Massimiliano Cavalleri e Gabriele Carugati (Facebook)
Massimiliano Cavalleri e Gabriele Carugati (Facebook)

Come Karim Franceschi ha combattuto con le milizie curde per liberare Kobane dall’Isis, così ci sono degli italiani in Ucraina tra le milizie separatiste del Donbass. Si tratta del varesino Gabriele Carugati e del bresciano Massimiliano Cavalleri, nome di battaglia “Spartaco”, ribattezzati “gli italiani di Putin”. In precedenza, era emersa la storia personale di Francesco, che combatteva la guerra sul fronte ucraino, dalla parte del governo di Kiev.

Gabriele e Massimiliano sono stati intercettati e intervistati dal quotidiano ‘Il Giornale’. Ha raccontato Cavalleri: “Ogni volta che sparo a un soldato ucraino, immagino di colpire uno dei nostri politici di Bruxelles”. Quindi ha proseguito: “Ho visto molti miei compagni morire.
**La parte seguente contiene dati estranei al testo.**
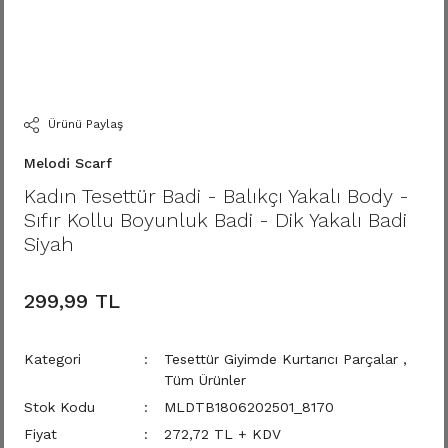
Ürünü Paylaş
Melodi Scarf
Kadın Tesettür Badi - Balıkçı Yakalı Body -
Sıfır Kollu Boyunluk Badi - Dik Yakalı Badi
Siyah
299,99 TL
Kategori
Tesettür Giyimde Kurtarıcı Parçalar
,
Tüm Ürünler
Stok Kodu
MLDTB1806202501_8170
Fiyat
272,72 TL + KDV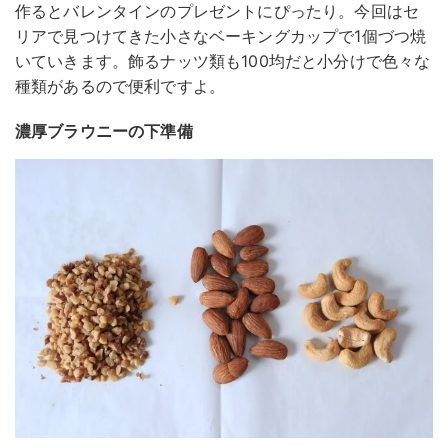
作るとバレンタインのプレゼントにぴったり。今回はセ
リアで見つけてきた小さなベーキングカップで1個づつ焼
いていきます。飾るナッツ類も100均だと小分けで色々な
種類があるので便利ですよ。
濃厚ブラウニーの下準備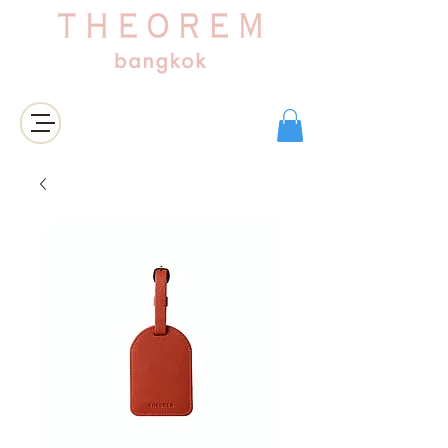
เข้าสู่ระบบ/สมัครสมาชิก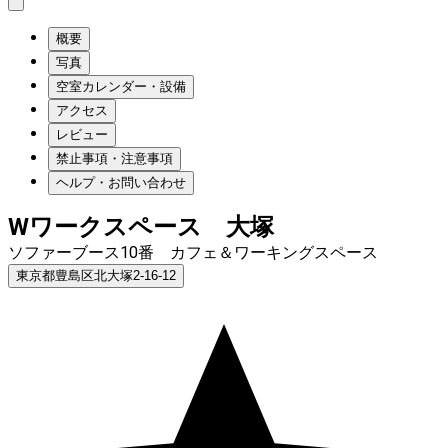
概要
写真
空室カレンダー・設備
アクセス
レビュー
禁止事項・注意事項
ヘルプ・お問い合わせ
Wワークスペース 大塚
ソファーブース10番 カフェ＆ワーキングスペース
東京都豊島区北大塚2-16-12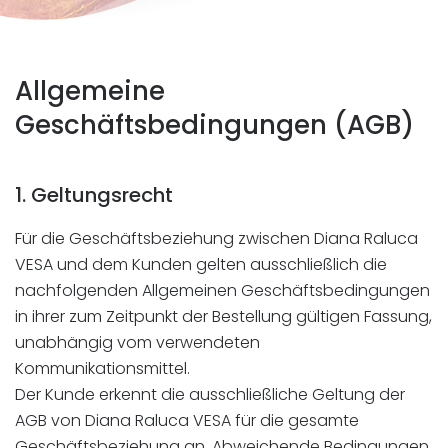
Allgemeine
Geschäftsbedingungen (AGB)
1. Geltungsrecht
Für die Geschäftsbeziehung zwischen Diana Raluca
VESA und dem Kunden gelten ausschließlich die
nachfolgenden Allgemeinen Geschäftsbedingungen
in ihrer zum Zeitpunkt der Bestellung gültigen Fassung,
unabhängig vom verwendeten
Kommunikationsmittel.
Der Kunde erkennt die ausschließliche Geltung der
AGB von Diana Raluca VESA für die gesamte
Geschäftsbeziehung an. Abweichende Bedingungen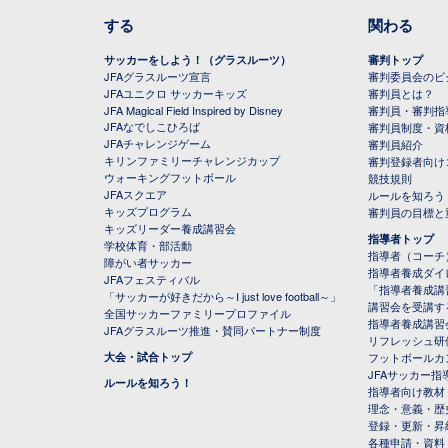
する
関わる
サッカーをしよう！（グラスルーツ）
審判トップ
JFAグラスルーツ宣言
審判委員会のビジ
JFAユニクロ サッカーキッズ
審判員とは？
JFA Magical Field Inspired by Disney
審判員・審判指
JFAなでしこひろば
審判員制度・資
JFAチャレンジゲーム
審判員紹介
キリンファミリーチャレンジカップ
審判登録者向け
ウォーキングフットボール
競技規則
JFAスクエア
ルールを知ろう
キッズプログラム
審判員の目標と
キッズリーダー養成講習会
指導者トップ
学校体育・部活動
指導者（コーチ
障がい者サッカー
指導者養成ダイ
JFAフェスティバル
「指導者養成講
「サッカーが好きだから～I just love football～」
講習会を受講す
全国サッカーファミリープロファイル
指導者養成講習
JFAグラスルーツ推進・賛同パートナー制度
リフレッシュ研
大会・試合トップ
フットボールカ
JFAサッカー指導
ルールを知ろう！
指導者向け教材
理念・意義・歴
登録・更新・昇
各種申請・資料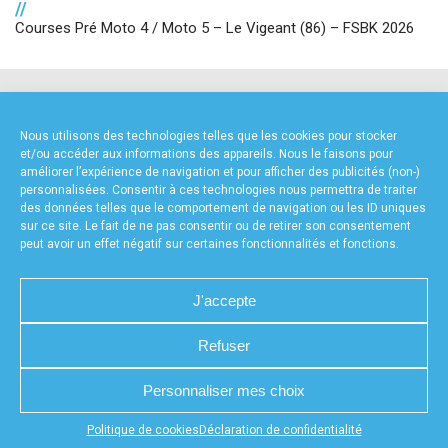
//
Courses Pré Moto 4 / Moto 5 – Le Vigeant (86) – FSBK 2026
NOS PARTENAIRES
Nous utilisons des technologies telles que les cookies pour stocker
et/ou accéder aux informations des appareils. Nous le faisons pour
améliorer l’expérience de navigation et pour afficher des publicités (non-)
personnalisées. Consentir à ces technologies nous permettra de traiter
des données telles que le comportement de navigation ou les ID uniques
sur ce site. Le fait de ne pas consentir ou de retirer son consentement
peut avoir un effet négatif sur certaines fonctionnalités et fonctions.
FOURNISSEURS TECHNIQUES
J'accepte
Refuser
CHARTE DE CONFIDENTIALITÉ
NOUS CONTACTER
Personnaliser mes choix
MENTIONS LÉGALES
RÉALISÉ PAR L’AGENCE WEB A3WEB
POLITIQUE DE COOKIES (UE)
DÉCLARATION DE CONFIDENTIALITÉ (UE)
Appuyez sur le bouton partager en bas de votre
Politique de cookies
Déclaration de confidentialité
navigateur, puis sur "Sur l'écran d'accueil" pour obtenir le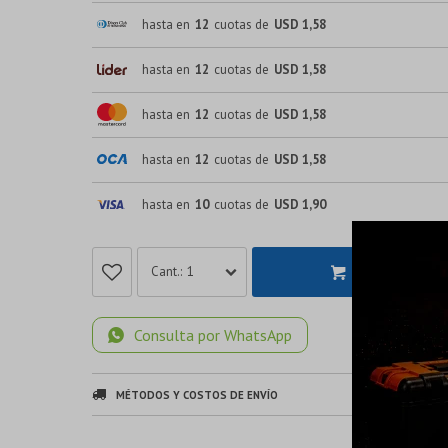
hasta en
12
cuotas de
USD 1,58
hasta en
12
cuotas de
USD 1,58
hasta en
12
cuotas de
USD 1,58
hasta en
12
cuotas de
USD 1,58
hasta en
10
cuotas de
USD 1,90
COMPRAR
1
Consulta por WhatsApp
MÉTODOS Y COSTOS DE ENVÍO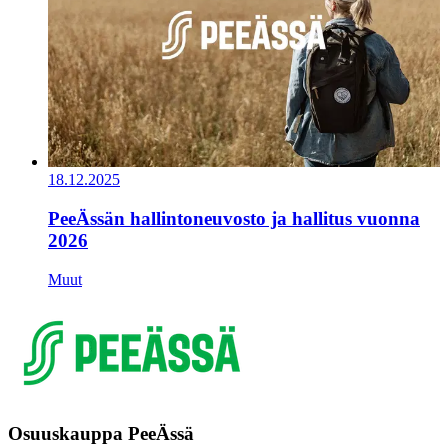
18.12.2025
PeeÄssän hallintoneuvosto ja hallitus vuonna
2026
Muut
Osuuskauppa PeeÄssä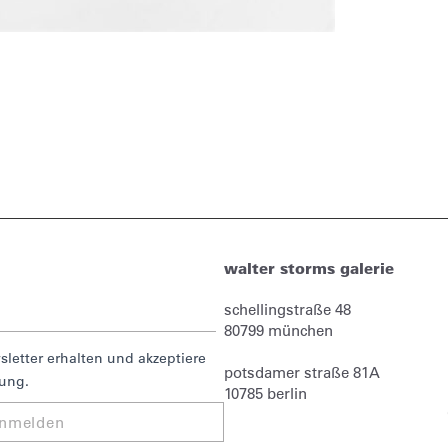
walter storms galerie
schellingstraße 48
80799
münchen
letter erhalten und akzeptiere
potsdamer straße 81A
rung.
10785 berlin
nmelden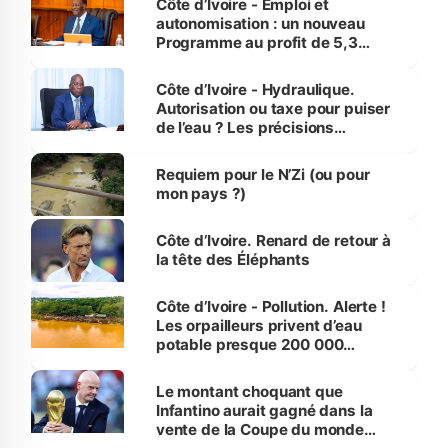
Côte d’Ivoire - Emploi et
autonomisation : un nouveau
Programme au profit de 5,3
millions de jeunes
Côte d’Ivoire - Hydraulique.
Autorisation ou taxe pour puiser
de l’eau ? Les précisions
d’Assahoré
Requiem pour le N’Zi (ou pour
mon pays ?)
Côte d’Ivoire. Renard de retour à
la tête des Éléphants
Côte d’Ivoire - Pollution. Alerte !
Les orpailleurs privent d’eau
potable presque 200 000
habitants autour d’Agboville
Le montant choquant que
Infantino aurait gagné dans la
vente de la Coupe du monde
Quando il piombo ti scava la carne, vieni colto da una sorta di scarica nervosa. Ricordo che quel giorno mi gettai sulla mitragliatrice e iniziai a sparare come un ossesso. Perdemmo molti camerati, ma riuscimmo a respingere tutti gli assalti ucraini”.

La loro vicenda si intreccia con quella di una mezza dozzina di giovani italiani che hanno scelto di imbracciare le armi contro il governo di Kiev in quella che è la situazione di maggior tensione alle porte dell’Europa. Il sogno è quello di poter un giorno esportare quel modello di guerriglia nel Belpaese: “Perché combatto quaggiù? Perché se oggi vinciamo in Ucraina, domani potremo farlo in Italia”.